The city of Chicago saw a little more tax revenue than expected last year. That’s the sliver of good news in a new report that spells out the bleak long-term financial forecast.
The Comprehensive Financial Report is a deep dive into the final 2018 performance the city is obligated to release every year.
In some ways, it was a pretty good year: The city’s general fund saw about $44 million more than projected largely because of a strong economy.
But that doesn’t mean the city’s financial fortunes are finally turning around. It’s instead a ripple of good news in a sea of billions of dollars of long-term debt.
Both the current and previous administration have projected a budget deficit that will probably top out above $700 million. Taxpayers have been putting more in property taxes and water and sewer fees into the city’s four pension funds, but that hasn’t brought the unfunded pension liability down. It has actually increased from $28 billion to $30 billion across the city’s four funds.
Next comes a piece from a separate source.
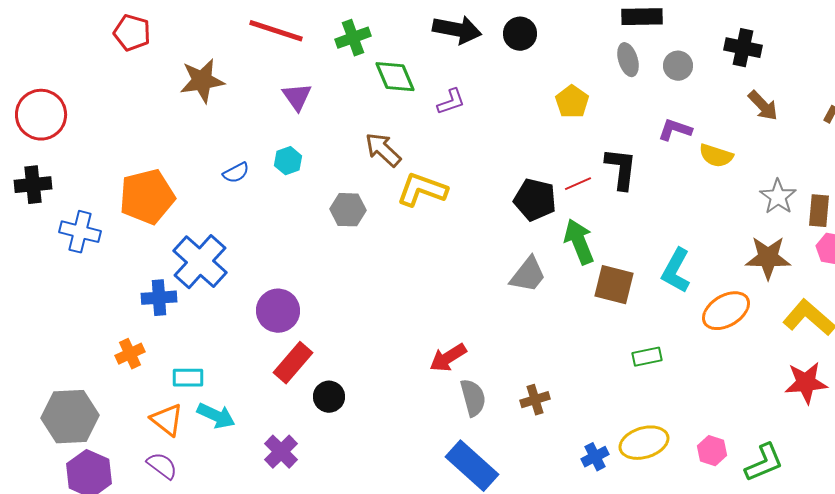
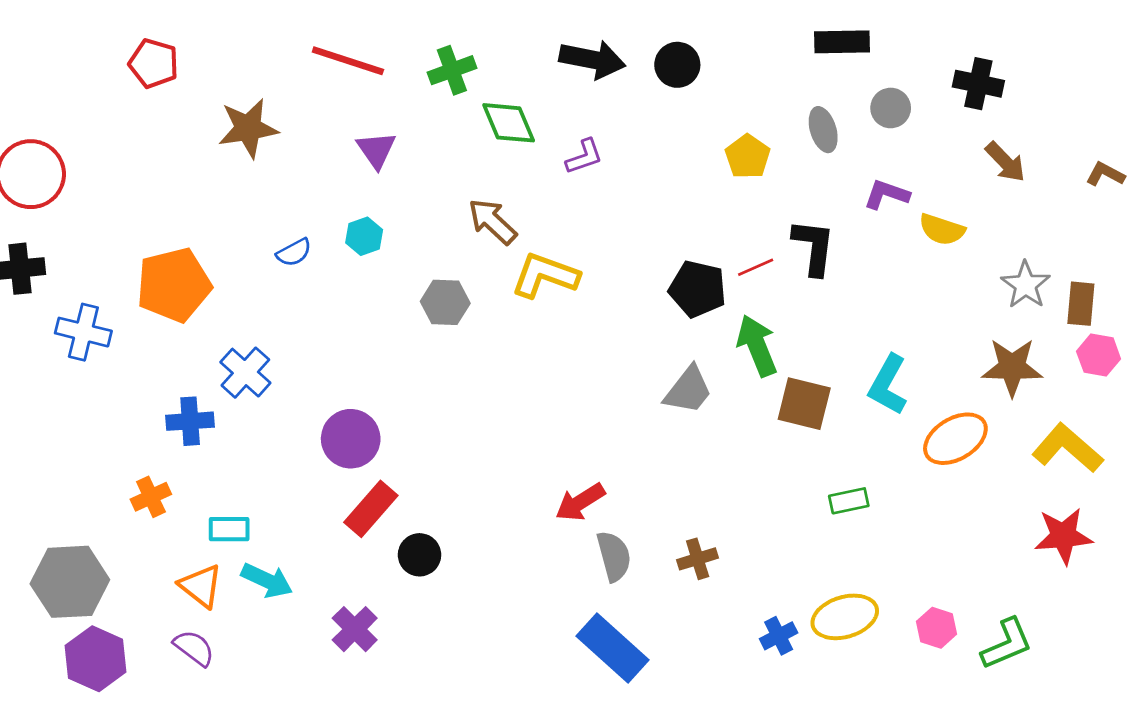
gray ellipse: (628, 60) -> (823, 130), moved
blue cross: (200, 262) -> (245, 373), size x0.7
A lot of this is because of poor stock market performance at the end of the year. According to one municipal bond analyst, it’ll be years before that unfunded liability stops growing.
“There’s a number called the tread water number,” said Brian Battle, director of Performance Trust Capital Partners. “That’s the amount of money the city has to put in just to not get any worse. We’re still behind that number. It’s a number that’s so big and so threatening and consuming a larger and larger part of the city’s budget, that pretty soon, we’re going to have so much money going into the pension plans, that we’re going to have fewer teachers, fewer cops, less services. That point is coming in the future, so the sooner we deal with it, the better.”
This increase was actually projected and not a surprise to any analyst. The city will have to find about $1 billion more in revenue to put into the funds over the next three years
Mayor Lori Lightfoot has said openly there will need to be more revenue, and has floated ideas like an expansion of the sales tax to include some services, taxing retirement income, and asking the state to merge Chicago’s pension fund into one big downstate fund.
In the report, Lightfoot included a statement that reads, in part:
“While these costs loom large for next year and beyond, our administration will be looking at how city government functions to develop a sustainable roadmap for the future. As part of that, we will address our liabilities head on by fulfilling our pension obligations and making our government work more fairly and efficiently for all our residents.”
Either way, Battle says the city is running out of options to address the growing pension liability.
“Either you have to diminish benefits, which is prohibited by the Illinois constitution, or you have to raise taxes,” Battle said, noting that Lightfoot’s service tax proposal won’t be enough to fill the hole. “It might have to be something else like retirement income, which is something Illinois doesn’t do.”